I have an issue that I've exhausted with days of Google searches. I have a text catalog created with ID CS6. Sections were PDF documents given to me from our engineering department. The book was created, exported and all went well until I found out that when I try to copy and paste the text into Microsoft Word or Note Pad, I get a lot of small boxes in place of the letters. When I try to search the text in Adobe Reader, I can't find words which I can see are there.
This is the first catalog I've created in CS6. Previous catalogs created in the exact same manner in CS4 & CS2 do not have this issue. I thought it could have been the infamous Arial Narrow font issue and researched that to death.
Any ideas would be most helpful. This is a 1300 page catalog that customers cannot search.
I have a text catalog created with ID CS6. Sections were PDF documents given to me from our engineering department.
Can you search those PDF documents from your engineering department?
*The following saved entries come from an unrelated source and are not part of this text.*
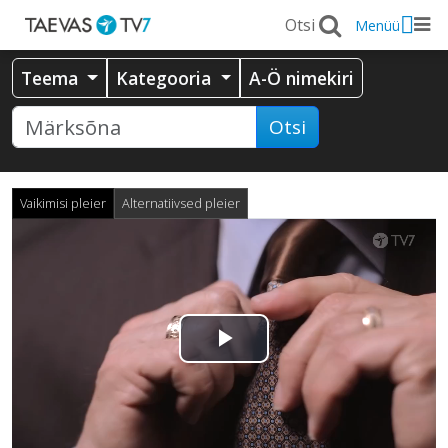
Menüü
Teema
Kategooria
A-Ö nimekiri
Otsi
Vaikimisi pleier
Alternatiivsed pleier
Esita
video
I.e. before inclusion in the book? Were those PDFs placed into InDesign? How were they generated?
If you can search those PDfs before book inclusion, it sounds like you may have a "refried PDF" encoding problem. That process - taking a PDF and re-PDF-ing it - can generate problems, and if Dov shows up in this thread he'd advise against it, I bet. I would wonder how the fonts were embedded by your engineers, and if those fonts are the same fonts that are being re-encoded in a non-searchable way. I'm guessing that you have some Identity-H in your engineer's files (open PDF in Acrobat -> Properties -> Fonts tab -> Encoding) that is colliding with the re-encoding of an identically-named font in the parts of your book that are not your refried PDFs.
That's just a guess, though. More details about the engineering PDFs will help us figure out what is going on with a bit more certainty.
Yes, I can search the PDF documents from the engineering department with no issue prior to inclusion into the book. I did place the PDF pages into ID and then they were generated as an interactive PDF.
Previous years, the PDFs generated by engineering were done via Crystal Reports. In reviewing the current files, they show:
PDF Producer: PrimoPDF
PDF Version: 1.3 (Acrobat 4.x)
The fonts show:
Arial (Embedded Subset), Type: TrueType, Encoding: Custom
Arial, Bold (Embedded Subset), Type: TrueType, Encoding: Custom
The previous years file show:
PDF Producer: Powered by Crystal
PDF Version: 1.5 (Acrobat 6.x)
The fonts show:
Arial (Embedded Subset), Type: TrueType, Encoding: Built-in
Arial, Bold (Embedded Subset), Type: TrueType, Encoding: Built-in
Huh. Well, it seems like my hunch was incorrect. It might be an encoding collision, but I can't say. I wonder what it is about PrimoPDF output that doesn't work this time around. I'm just guessing here, you may have already tried all of this, but - what happens if you export as a print PDF? Is it then searchable? How about if you just place one PrimoPDF-generated PDF into ID, then just export that? Is that searchable? Because there are a variety of things changing here from your previous functional searchable PDFs:
CS4 -> CS6
Crystal Reports -> PrimoPDF
Print -> Interactive (because Interactive PDF was unavailable in CS4 IIRC)
and if I were in your shoes I'd be playing with those variables trying to figure out which one, or which combination, was creating the problem. Unfortunately, you're dealing with circumstances I've not experienced, so I have no hard&fast answers for you.
I've tried many, many combinations and none of them work. I just tried creating a new ID document, placed a page from the PDF (PrimoPDF generated) and exported as both print and interactive. Neither allowed me to search. When I copied the text from the PDF into Note Pad, I get small boxes in place of letters.
Performing the same test with a PDF file from Crystal in both print and interactive, the file is searchable and the text can be copied and pasted properly into Note Pad.
In looking at the Primo PDF manual, the PDFs need to be created using the Prepress profile in order for fonts to be embedded. That might be the issue with the fonts.
As for the searchability, no idea. Might be nice to have one of the offending PDFs. Even a dummy document created with Primo if the information is sensitive.
Did you try printing the PrimoPDF PDFs to PostScript and distill to PDF?
Maybe that will change the game…
You could do that from Acrobat Pro. Or place the PDFs in InDesign and print from there*
*to do that you will need the "ADPDF9.PPD" in a fresh new folder named "PPDs" in the "Presets" folder of your InDesign CS6 application folder (at least on Mac OSX).
First off, I wish to espress my gratitude to all for your responses.
We've found the best solution to fix this issue is to purchase Acrobat for the engineers. We tested it and the problem was fixed.
You guys rock!